Assignment: Write the data out again exactly, with no pictures.

---------- Records for this exercise

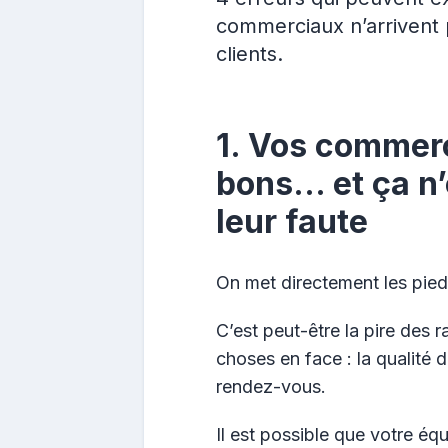
commerciaux n’arrivent 
clients.
1. Vos commer
bons… et ça n’
leur faute
On met directement les pieds
C’est peut-être la pire des r
choses en face : la qualité 
rendez-vous.
Il est possible que votre é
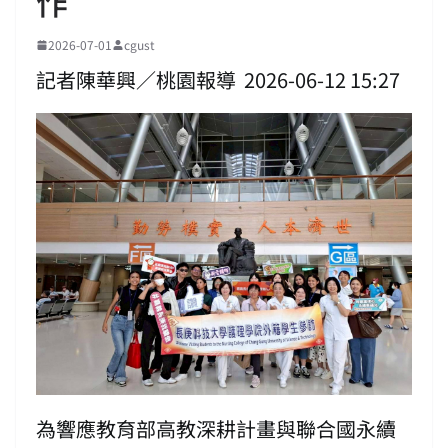
作
2026-07-01
cgust
記者陳華興／桃園報導 2026-06-12 15:27
為響應教育部高教深耕計畫與聯合國永續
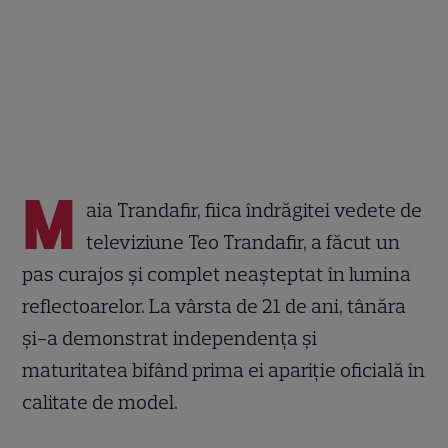
M
aia Trandafir, fiica îndrăgitei vedete de
televiziune Teo Trandafir, a făcut un
pas curajos și complet neașteptat în lumina
reflectoarelor. La vârsta de 21 de ani, tânăra
și-a demonstrat independența și
maturitatea bifând prima ei apariție oficială în
calitate de model.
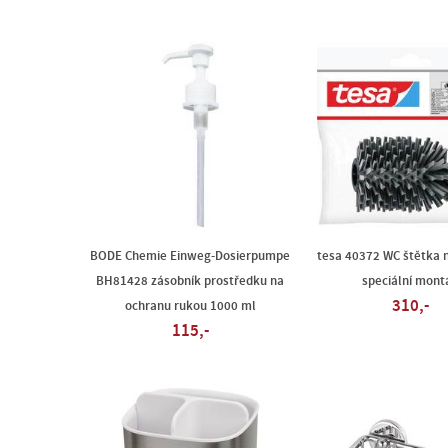
BODE Chemie Einweg-Dosierpumpe
tesa 40372 WC štětka 
BH81428 zásobník prostředku na
speciální mont
310,-
ochranu rukou 1000 ml
115,-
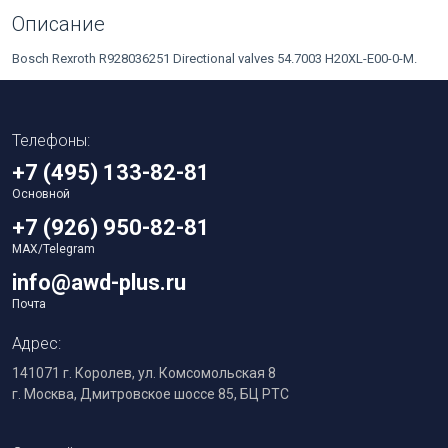
Описание
Bosch Rexroth R928036251 Directional valves 54.7003 H20XL-E00-0-M.
Телефоны:
+7 (495) 133-82-81
Основной
+7 (926) 950-82-81
MAX/Telegram
info@awd-plus.ru
Почта
Адрес:
141071 г. Королев, ул. Комсомольская 8
г. Москва, Дмитровское шоссе 85, БЦ РТС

--------------------

Your solution:
commerciaux n’arrivent 
clients.
1. Vos commer
bons… et ça n’
leur faute
On met directement les pieds
C’est peut-être la pire des r
choses en face : la qualité 
rendez-vous.
Il est possible que votre é
作
2026-07-01
cgust
記者陳華興／桃園報導 2026-06-12 15:27
為響應教育部高教深耕計畫與聯合國永續
M
aia Trandafir, fiica îndrăgitei vedete de
televiziune Teo Trandafir, a făcut un
pas curajos și complet neașteptat în lumina
reflectoarelor. La vârsta de 21 de ani, tânăra
și-a demonstrat independența și
maturitatea bifând prima ei apariție oficială în
calitate de model.
BODE Chemie Einweg-Dosierpumpe
tesa 40372 WC štětka 
BH81428 zásobník prostředku na
speciální mont
310,-
ochranu rukou 1000 ml
115,-
Описание
Bosch Rexroth R928036251 Directional valves 54.7003 H20XL-E00-0-M.
Телефоны:
+7 (495) 133-82-81
Основной
+7 (926) 950-82-81
MAX/Telegram
info@awd-plus.ru
Почта
Адрес:
141071 г. Королев, ул. Комсомольская 8
г. Москва, Дмитровское шоссе 85, БЦ РТС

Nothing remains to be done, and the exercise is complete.